At the beginning of April, UNESCO verified serious deterioration in at least “43 sites since October 7, 2023: 10 religious sites, 24 buildings of historical or artistic interest, 2 deposits of movable cultural property, 3 monuments, 1 museum and 3 sites archaeological sites”, in addition to multiple libraries, such as the municipal one in Gaza.

“When I was Minister of Culture, I wrote many letters to the Secretary General of UNESCO and many other international organizations to ask for intervention to protect.

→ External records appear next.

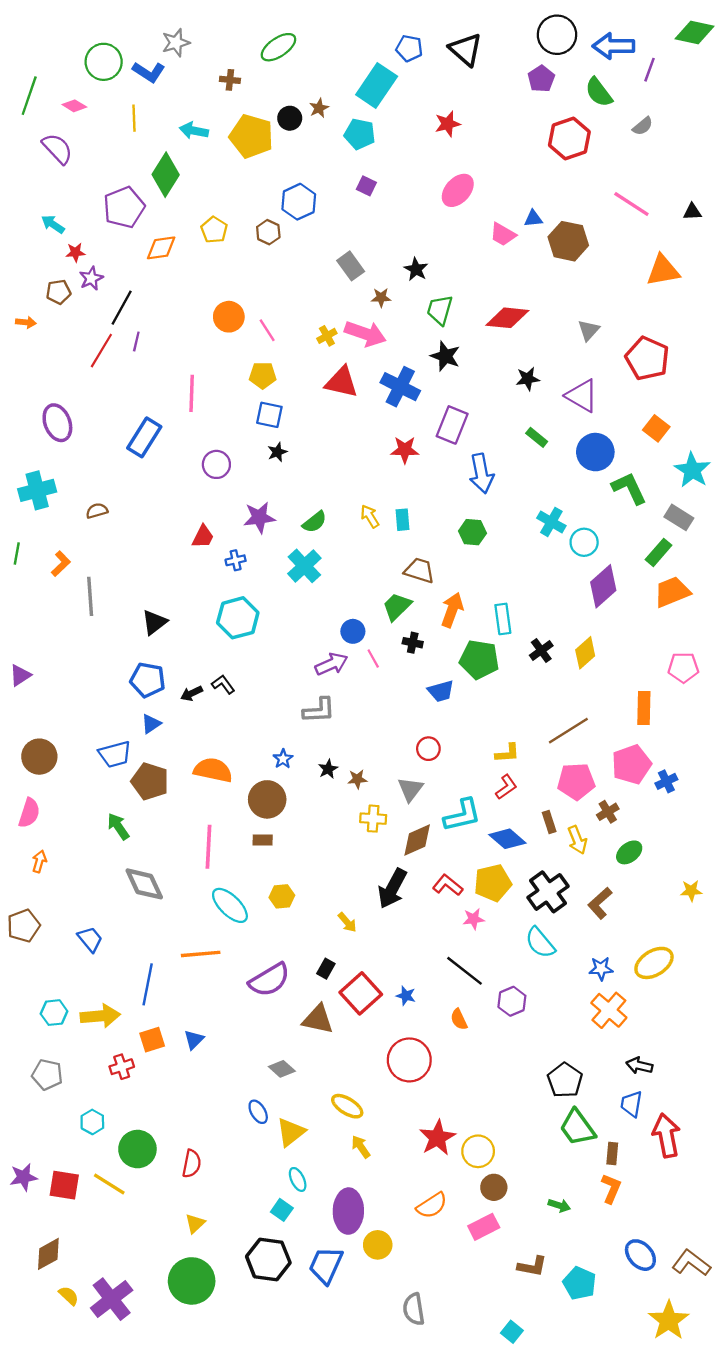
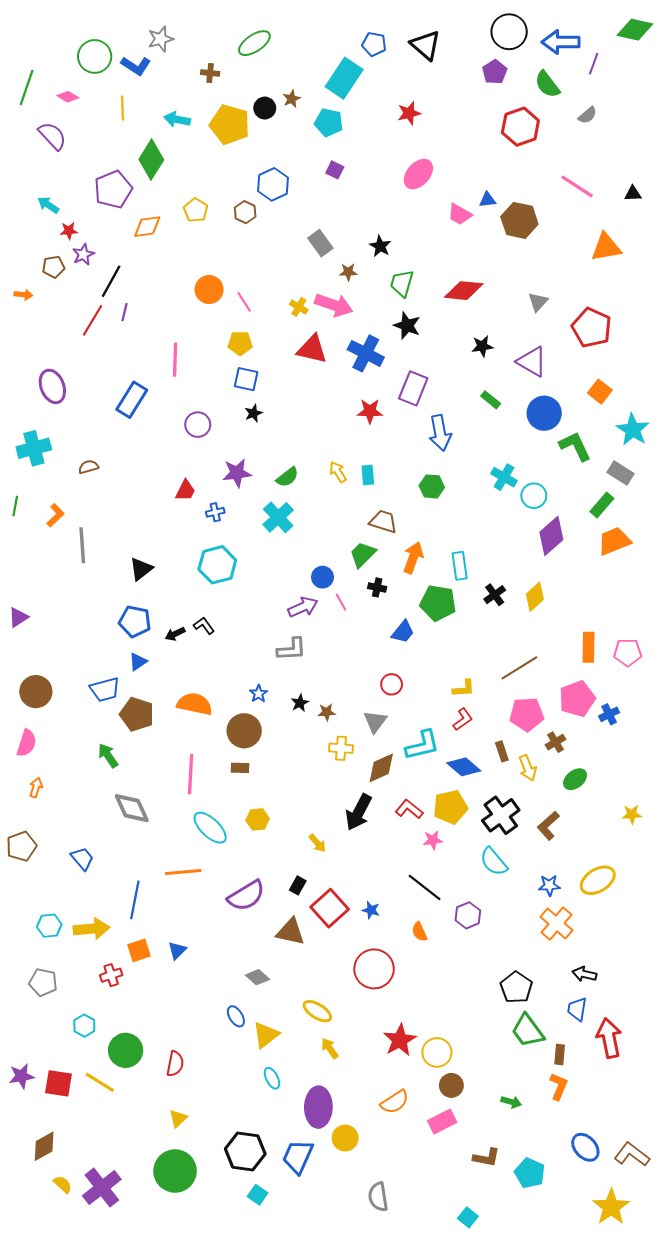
yellow cross: (327, 336) -> (299, 307), turned -30
pink pentagon: (683, 667) -> (628, 652), moved
blue trapezoid: (441, 691) -> (403, 632), turned -35
cyan square: (282, 1210) -> (258, 1195), moved

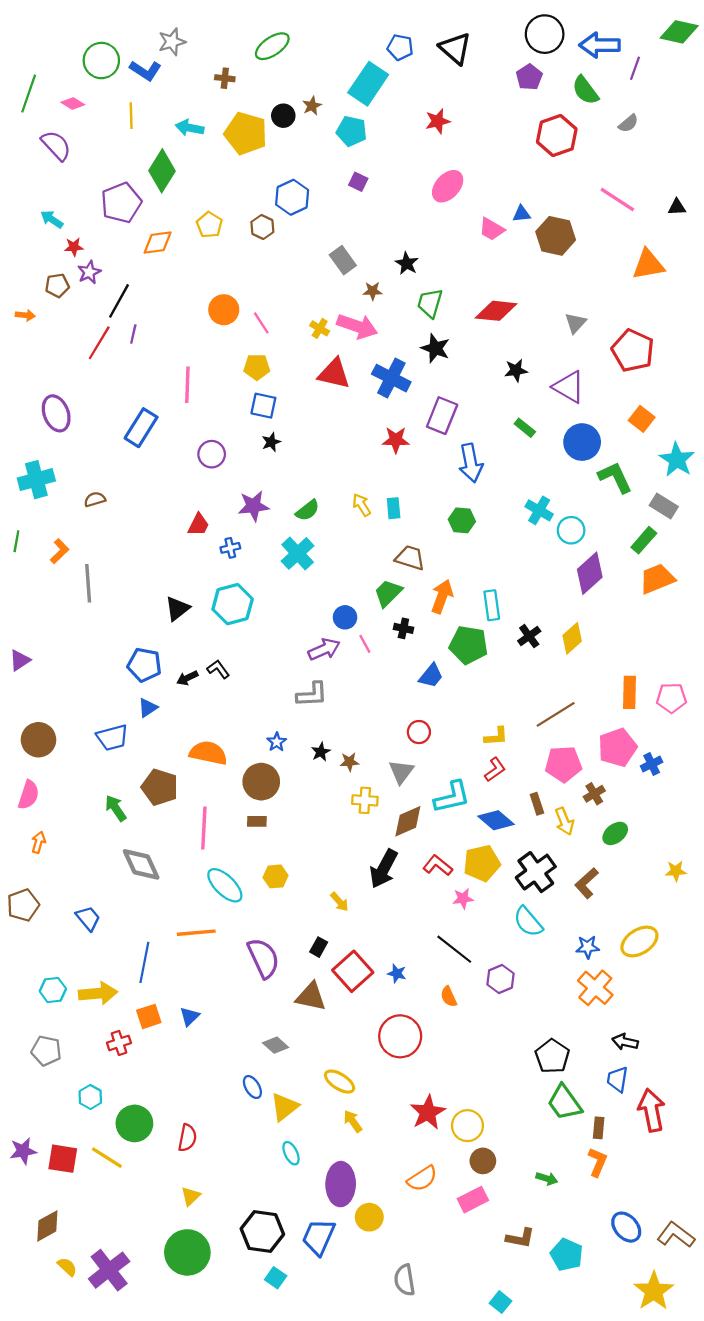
black triangle: (141, 569) -> (177, 609), moved
brown pentagon: (137, 714) -> (160, 787), moved
purple semicircle: (246, 896) -> (263, 958), turned -84

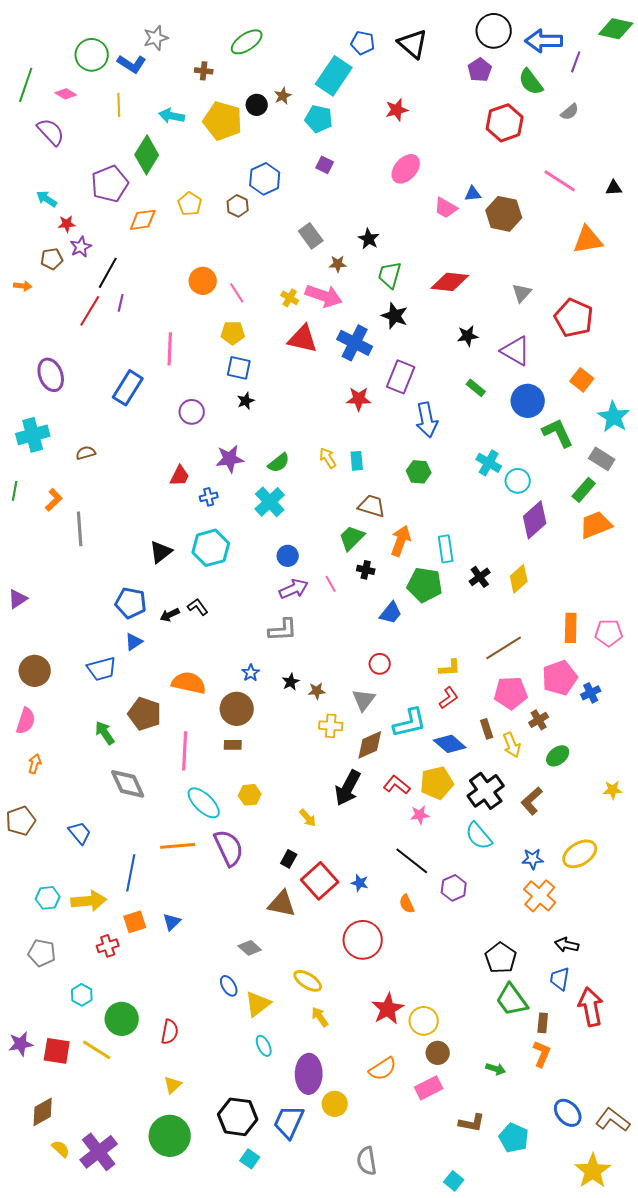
blue circle: (345, 617) -> (288, 556), moved
purple semicircle: (263, 958) -> (229, 848), moved

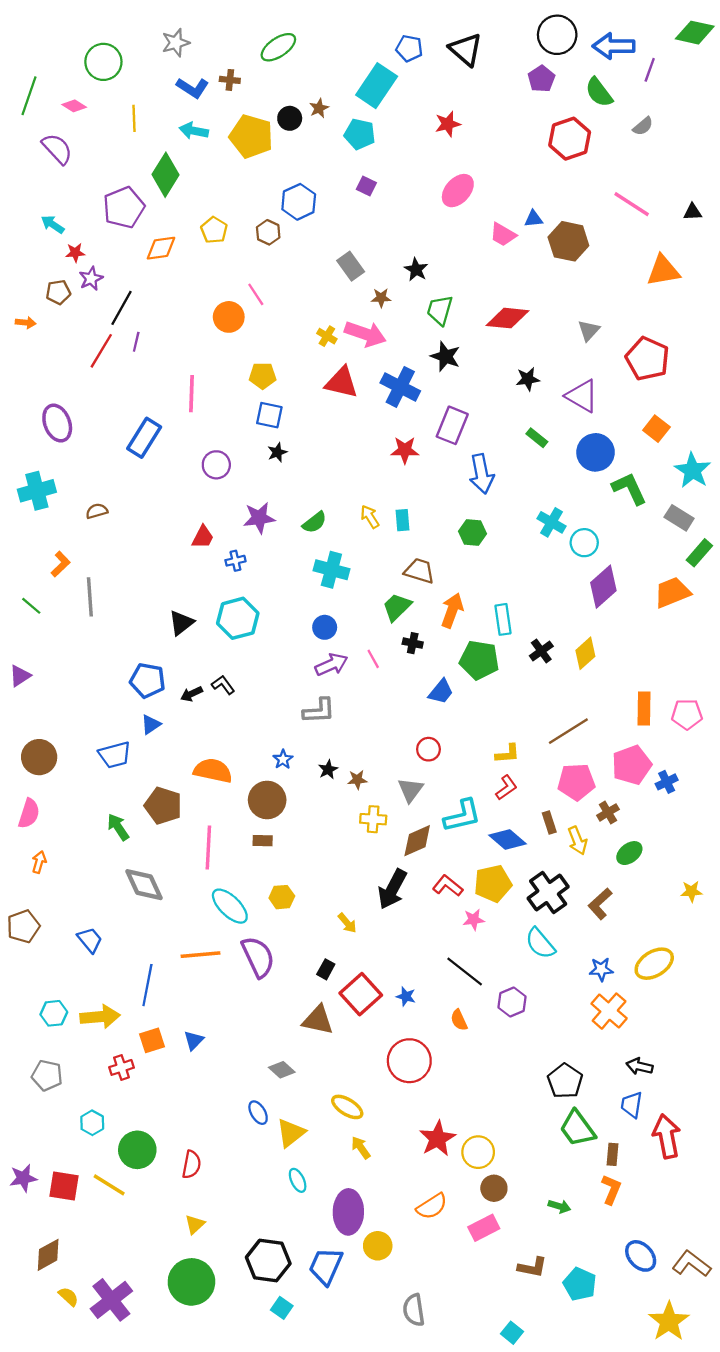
blue L-shape: (132, 64) -> (193, 88), moved
pink line: (237, 293) -> (256, 294), moved
green rectangle: (584, 490) -> (699, 553), moved
green line: (15, 491) -> (31, 606), moved, turned -60
cyan cross: (270, 502) -> (331, 570), moved, turned -32

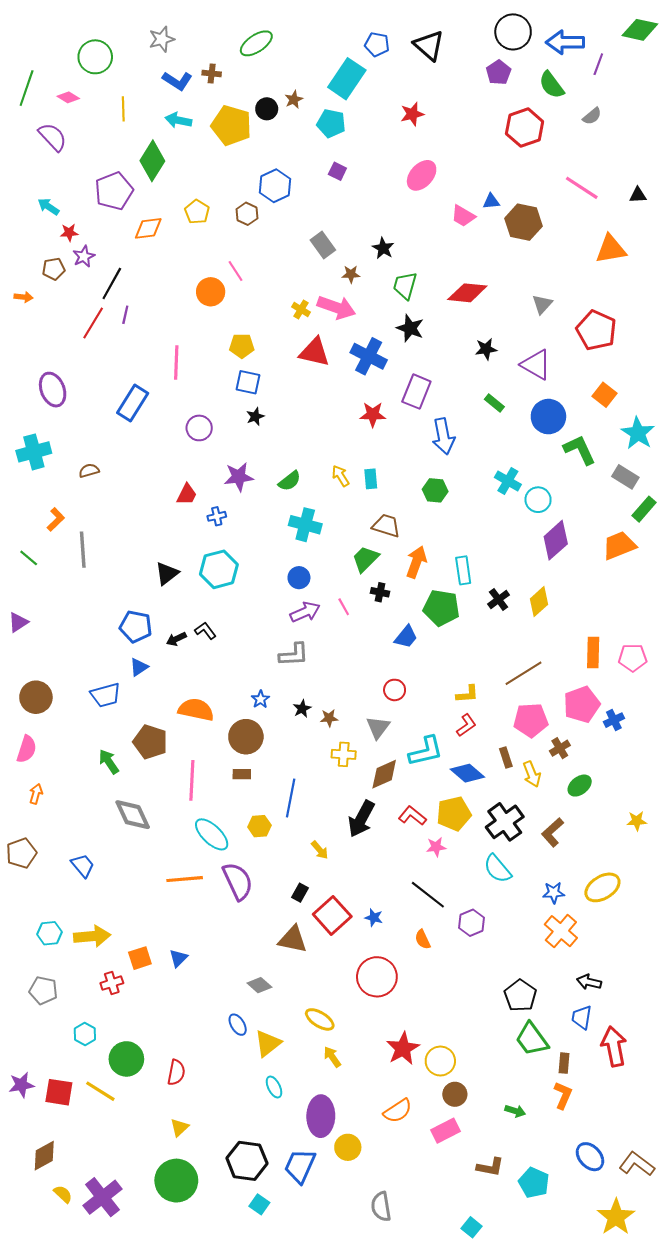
blue line: (147, 985) -> (291, 798), moved

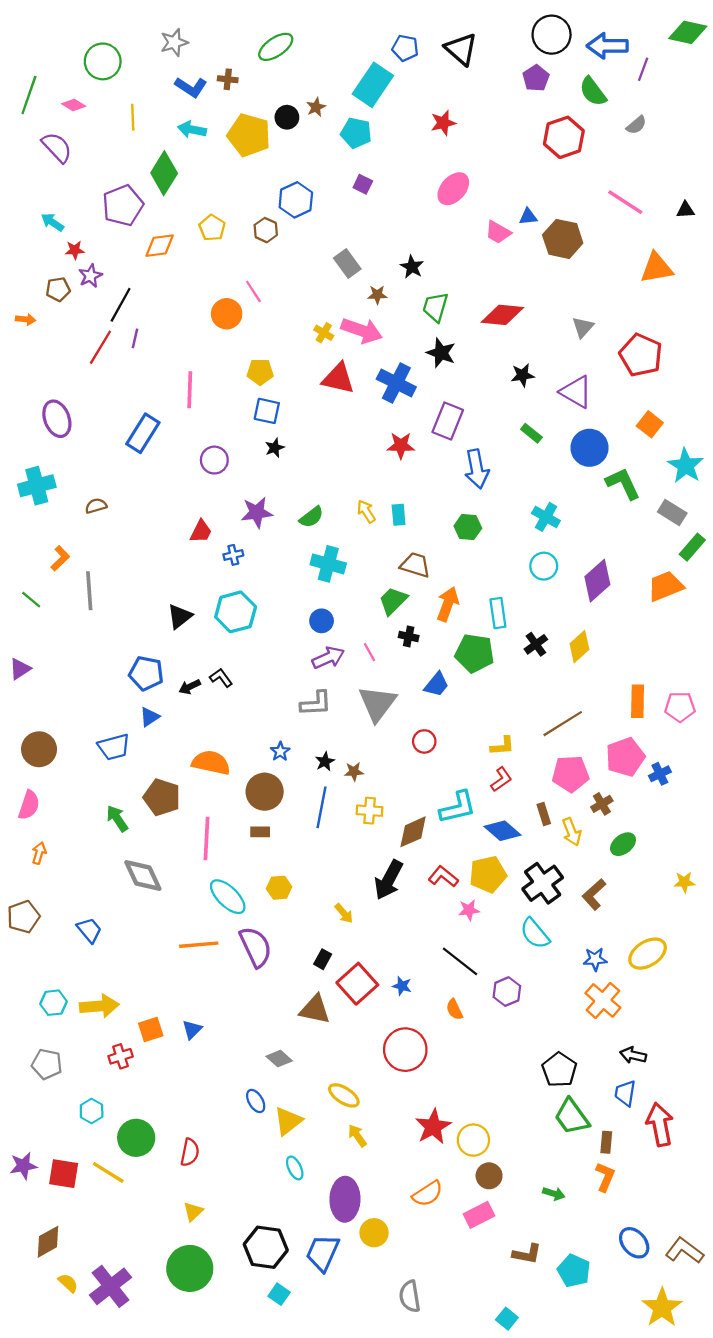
cyan circle: (538, 500) -> (544, 566), moved
gray triangle: (378, 727) -> (377, 703), moved, size x1.5
blue line: (291, 798) -> (322, 807), moved

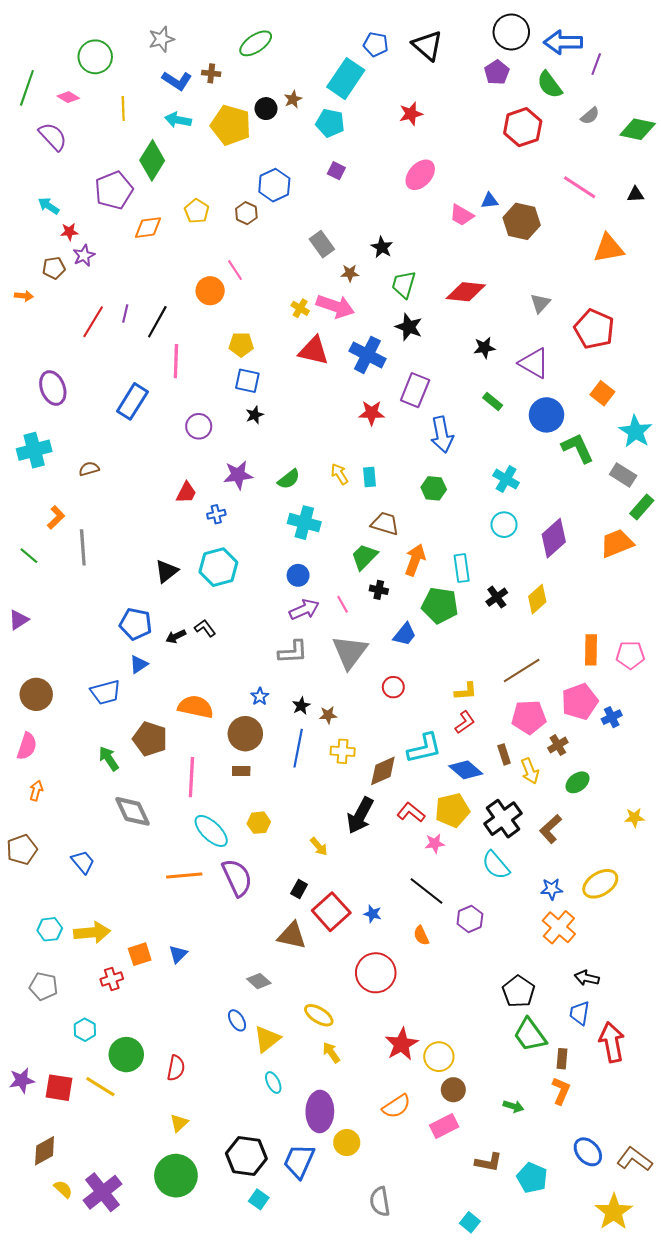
green diamond: (688, 32) -> (638, 129), moved
black line: (121, 305) -> (157, 322), moved

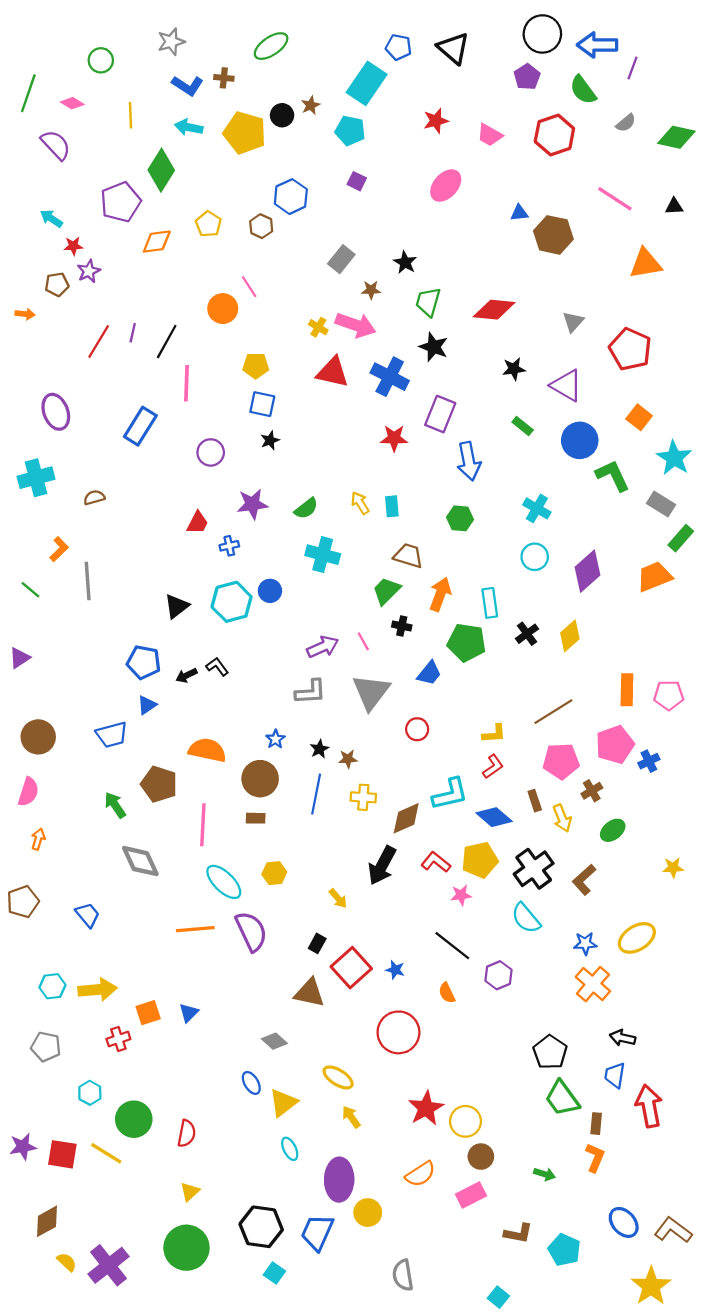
green circle: (95, 57) -> (101, 60), size x0.7
pink trapezoid: (462, 215) -> (490, 135), moved
gray rectangle: (322, 244) -> (341, 259), turned 75
blue circle: (298, 575) -> (270, 591), moved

Israel is not simply destroying the country's history and culture. It is destroying the memory of the world. And the worst thing is that a large part of the world covers its eyes and remains silent,” the politician told this newspaper via mobile messaging.

The October 7 bombings caught Abu Saif on a Gaza beach, where he was bathing with friends. He began to write in his diary the daily nightmare he faced: the missiles against schools and hospitals, the visits to his young mutilated niece in the hospital, the murder of those close to him, or the long lines to get flour. The result is the book I Want to Be Awake When He Dies. Diary of a Genocide, published in Spain by Blackie Books, in Spanish and Catalan. The entire amount of sales will go to Medical Aid for Palestinians, the Middle East Children's Alliance and Sheffield Palestine Solidarity Campaign. The publisher reports that 3,535 copies have been sold and 70,700 euros have been raised to date.

There are several cultural entities that try to contribute their grain of sand to the cause. The United Kingdom is one of the countries in the world in which the publishing sector has mobilized the most, as demonstrated in the rallies held during the London Book Fair, thanks to platforms such as Book workers for a free Palestine or Fossil Free Books, which have extended the watermelon symbol, emerged in 1967, when Israel took control of Gaza and the West Bank and the carrying of national symbols, such as the flag, was prohibited. Then, the Palestinians began to use slices of this fruit instead as a form of protest, since it has the same colors: red, green, black and white.

Actions such as the cancellation of the PEN America literary awards after half of the nominees refused to participate in the ceremony due to “silence and complicity” have also been notable. The organization announced on its website that it would provide direct financial assistance to Palestinian writers.